_How to complete this task_
Wherever a line of the data contains "lieu", copy that line.

Items from a data source:
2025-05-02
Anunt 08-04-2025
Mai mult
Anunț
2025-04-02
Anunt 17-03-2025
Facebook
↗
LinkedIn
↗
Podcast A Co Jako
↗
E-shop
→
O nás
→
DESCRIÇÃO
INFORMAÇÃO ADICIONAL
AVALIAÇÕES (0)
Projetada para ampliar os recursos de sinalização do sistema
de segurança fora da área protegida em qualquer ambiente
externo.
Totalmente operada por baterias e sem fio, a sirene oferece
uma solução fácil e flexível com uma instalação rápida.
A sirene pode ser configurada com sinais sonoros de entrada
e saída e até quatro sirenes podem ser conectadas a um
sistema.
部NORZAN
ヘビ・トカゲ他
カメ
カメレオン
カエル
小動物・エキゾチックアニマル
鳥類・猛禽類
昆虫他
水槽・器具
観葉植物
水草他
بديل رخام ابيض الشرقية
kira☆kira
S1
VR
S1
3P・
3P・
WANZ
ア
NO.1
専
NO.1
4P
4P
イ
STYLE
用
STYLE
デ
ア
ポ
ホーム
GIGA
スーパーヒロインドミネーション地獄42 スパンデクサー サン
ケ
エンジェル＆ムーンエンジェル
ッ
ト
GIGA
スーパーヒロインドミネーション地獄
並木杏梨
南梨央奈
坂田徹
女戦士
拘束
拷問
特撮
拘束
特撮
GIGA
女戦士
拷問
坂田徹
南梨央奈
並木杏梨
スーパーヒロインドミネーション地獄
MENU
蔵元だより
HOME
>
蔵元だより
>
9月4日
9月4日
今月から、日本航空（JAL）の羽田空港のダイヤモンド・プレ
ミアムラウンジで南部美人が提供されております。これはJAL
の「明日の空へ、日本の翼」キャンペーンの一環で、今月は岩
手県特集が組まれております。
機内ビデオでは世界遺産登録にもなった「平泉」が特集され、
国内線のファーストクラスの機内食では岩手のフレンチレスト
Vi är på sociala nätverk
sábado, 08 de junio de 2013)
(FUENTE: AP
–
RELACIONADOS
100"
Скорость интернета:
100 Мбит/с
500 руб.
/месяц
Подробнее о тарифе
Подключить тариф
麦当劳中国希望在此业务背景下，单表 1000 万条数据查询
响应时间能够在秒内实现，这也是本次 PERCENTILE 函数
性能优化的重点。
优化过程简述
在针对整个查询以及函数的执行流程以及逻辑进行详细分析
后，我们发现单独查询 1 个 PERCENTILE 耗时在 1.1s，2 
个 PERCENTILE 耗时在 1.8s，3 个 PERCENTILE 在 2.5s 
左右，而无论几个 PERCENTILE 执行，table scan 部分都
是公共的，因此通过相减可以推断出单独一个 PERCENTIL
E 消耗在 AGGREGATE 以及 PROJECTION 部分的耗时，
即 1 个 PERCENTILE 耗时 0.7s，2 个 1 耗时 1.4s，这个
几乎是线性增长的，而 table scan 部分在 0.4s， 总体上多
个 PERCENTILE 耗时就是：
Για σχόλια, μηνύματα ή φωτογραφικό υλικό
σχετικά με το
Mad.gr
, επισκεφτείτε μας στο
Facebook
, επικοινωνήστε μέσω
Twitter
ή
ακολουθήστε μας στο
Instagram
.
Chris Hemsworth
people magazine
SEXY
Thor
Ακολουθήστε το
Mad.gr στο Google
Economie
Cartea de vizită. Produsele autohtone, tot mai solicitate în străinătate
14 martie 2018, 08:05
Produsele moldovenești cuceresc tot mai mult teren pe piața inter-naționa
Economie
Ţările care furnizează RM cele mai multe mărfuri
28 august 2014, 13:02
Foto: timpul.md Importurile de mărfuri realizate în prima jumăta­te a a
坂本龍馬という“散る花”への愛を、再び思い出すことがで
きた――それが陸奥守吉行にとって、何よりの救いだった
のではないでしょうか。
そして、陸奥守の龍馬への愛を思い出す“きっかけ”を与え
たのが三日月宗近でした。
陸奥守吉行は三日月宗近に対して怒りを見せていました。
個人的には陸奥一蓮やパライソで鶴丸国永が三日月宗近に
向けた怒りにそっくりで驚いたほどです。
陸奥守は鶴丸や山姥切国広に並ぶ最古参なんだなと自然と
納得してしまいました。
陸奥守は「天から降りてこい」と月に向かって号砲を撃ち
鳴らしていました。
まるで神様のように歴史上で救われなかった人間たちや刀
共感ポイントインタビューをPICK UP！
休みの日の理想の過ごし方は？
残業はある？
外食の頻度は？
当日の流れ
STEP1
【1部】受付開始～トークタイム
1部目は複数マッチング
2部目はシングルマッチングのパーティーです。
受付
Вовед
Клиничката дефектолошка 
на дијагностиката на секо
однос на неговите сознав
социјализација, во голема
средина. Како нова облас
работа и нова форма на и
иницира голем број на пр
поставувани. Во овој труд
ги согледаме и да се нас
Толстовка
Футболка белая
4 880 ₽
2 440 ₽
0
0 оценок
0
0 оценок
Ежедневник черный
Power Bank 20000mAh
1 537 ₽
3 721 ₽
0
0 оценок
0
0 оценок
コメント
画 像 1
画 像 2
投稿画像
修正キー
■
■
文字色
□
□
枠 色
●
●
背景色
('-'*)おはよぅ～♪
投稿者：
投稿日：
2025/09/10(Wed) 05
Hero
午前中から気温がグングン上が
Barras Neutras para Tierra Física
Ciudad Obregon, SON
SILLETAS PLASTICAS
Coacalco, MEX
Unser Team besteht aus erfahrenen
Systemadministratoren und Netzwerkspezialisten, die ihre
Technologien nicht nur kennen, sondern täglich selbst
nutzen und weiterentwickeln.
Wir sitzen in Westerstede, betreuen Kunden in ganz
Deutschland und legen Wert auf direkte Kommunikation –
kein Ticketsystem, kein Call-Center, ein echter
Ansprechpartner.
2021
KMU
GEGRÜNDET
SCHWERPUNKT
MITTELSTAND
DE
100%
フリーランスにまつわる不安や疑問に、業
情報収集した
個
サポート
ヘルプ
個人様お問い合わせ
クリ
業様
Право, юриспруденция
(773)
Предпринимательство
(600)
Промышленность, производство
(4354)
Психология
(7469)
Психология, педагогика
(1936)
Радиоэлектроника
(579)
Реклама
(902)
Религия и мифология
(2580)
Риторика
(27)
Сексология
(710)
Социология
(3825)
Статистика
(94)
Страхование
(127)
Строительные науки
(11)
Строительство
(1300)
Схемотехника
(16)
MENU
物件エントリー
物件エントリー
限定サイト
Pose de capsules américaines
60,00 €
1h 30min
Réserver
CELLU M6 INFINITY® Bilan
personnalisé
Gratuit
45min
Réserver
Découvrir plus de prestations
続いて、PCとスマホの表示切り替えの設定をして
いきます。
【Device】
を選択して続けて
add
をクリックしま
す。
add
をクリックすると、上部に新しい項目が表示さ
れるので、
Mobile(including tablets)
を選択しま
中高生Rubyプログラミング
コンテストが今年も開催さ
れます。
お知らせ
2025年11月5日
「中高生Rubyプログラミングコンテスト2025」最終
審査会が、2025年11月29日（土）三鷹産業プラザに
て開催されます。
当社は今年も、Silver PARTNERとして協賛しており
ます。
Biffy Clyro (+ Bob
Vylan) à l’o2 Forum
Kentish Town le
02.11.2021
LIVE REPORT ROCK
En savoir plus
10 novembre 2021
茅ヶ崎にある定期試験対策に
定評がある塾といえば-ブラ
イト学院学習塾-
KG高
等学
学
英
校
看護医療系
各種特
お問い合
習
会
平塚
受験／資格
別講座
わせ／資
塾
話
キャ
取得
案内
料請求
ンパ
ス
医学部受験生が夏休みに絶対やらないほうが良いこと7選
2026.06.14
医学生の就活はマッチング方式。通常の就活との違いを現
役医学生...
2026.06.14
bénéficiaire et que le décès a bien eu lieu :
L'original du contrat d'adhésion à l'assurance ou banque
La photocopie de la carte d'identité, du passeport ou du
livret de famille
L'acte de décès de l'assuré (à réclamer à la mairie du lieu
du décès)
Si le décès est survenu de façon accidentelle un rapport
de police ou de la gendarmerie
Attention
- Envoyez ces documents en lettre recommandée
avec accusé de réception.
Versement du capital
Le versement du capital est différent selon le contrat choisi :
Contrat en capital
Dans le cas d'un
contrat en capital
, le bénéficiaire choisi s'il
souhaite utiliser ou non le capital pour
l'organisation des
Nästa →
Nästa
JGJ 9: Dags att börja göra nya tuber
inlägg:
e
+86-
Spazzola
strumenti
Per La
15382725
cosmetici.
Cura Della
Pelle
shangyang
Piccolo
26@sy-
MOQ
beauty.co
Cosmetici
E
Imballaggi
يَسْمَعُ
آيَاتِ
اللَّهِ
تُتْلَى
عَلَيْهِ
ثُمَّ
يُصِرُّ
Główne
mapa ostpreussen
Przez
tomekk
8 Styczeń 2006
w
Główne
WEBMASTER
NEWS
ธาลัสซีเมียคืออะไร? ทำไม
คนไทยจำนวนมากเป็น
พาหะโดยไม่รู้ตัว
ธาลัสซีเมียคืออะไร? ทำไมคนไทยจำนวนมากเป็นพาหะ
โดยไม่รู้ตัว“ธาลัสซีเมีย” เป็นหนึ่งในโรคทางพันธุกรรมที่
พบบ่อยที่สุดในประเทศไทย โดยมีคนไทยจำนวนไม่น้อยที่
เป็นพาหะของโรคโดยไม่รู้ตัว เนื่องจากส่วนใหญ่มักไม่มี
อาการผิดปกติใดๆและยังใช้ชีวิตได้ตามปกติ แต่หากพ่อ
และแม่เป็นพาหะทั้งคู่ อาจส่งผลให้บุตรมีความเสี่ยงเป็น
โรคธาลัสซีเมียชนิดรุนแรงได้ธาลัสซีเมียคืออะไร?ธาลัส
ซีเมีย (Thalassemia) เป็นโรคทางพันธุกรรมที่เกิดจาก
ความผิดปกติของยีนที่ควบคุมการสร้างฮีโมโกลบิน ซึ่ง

_Response to this task_
bénéficiaire et que le décès a bien eu lieu :
L'acte de décès de l'assuré (à réclamer à la mairie du lieu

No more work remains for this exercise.